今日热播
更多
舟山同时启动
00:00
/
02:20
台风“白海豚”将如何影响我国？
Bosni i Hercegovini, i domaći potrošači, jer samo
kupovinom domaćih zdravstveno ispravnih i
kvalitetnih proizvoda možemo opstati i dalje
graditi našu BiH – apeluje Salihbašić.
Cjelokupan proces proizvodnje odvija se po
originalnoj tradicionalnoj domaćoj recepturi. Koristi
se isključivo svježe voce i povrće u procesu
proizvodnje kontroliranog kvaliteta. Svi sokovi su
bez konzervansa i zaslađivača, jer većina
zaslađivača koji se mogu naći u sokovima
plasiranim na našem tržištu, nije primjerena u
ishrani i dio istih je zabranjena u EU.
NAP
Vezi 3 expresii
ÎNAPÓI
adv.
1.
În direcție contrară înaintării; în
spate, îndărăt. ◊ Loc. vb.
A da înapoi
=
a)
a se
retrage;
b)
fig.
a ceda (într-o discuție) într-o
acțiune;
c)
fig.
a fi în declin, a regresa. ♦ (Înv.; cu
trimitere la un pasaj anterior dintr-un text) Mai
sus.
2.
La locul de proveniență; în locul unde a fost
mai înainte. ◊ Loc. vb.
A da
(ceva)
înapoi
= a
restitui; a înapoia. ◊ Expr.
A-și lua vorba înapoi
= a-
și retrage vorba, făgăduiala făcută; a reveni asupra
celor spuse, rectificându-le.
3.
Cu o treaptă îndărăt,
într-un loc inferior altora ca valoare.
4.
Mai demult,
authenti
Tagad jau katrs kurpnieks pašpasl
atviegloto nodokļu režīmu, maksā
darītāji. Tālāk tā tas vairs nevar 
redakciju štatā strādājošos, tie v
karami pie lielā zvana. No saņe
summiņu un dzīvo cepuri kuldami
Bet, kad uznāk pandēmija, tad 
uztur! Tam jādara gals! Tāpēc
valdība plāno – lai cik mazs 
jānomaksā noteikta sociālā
══════
Identify each line in the records above that contains the word "retrage", and copy it out in full.

OUTPUT FOR THIS EXERCISE:
retrage;
și retrage vorba, făgăduiala făcută; a reveni asupra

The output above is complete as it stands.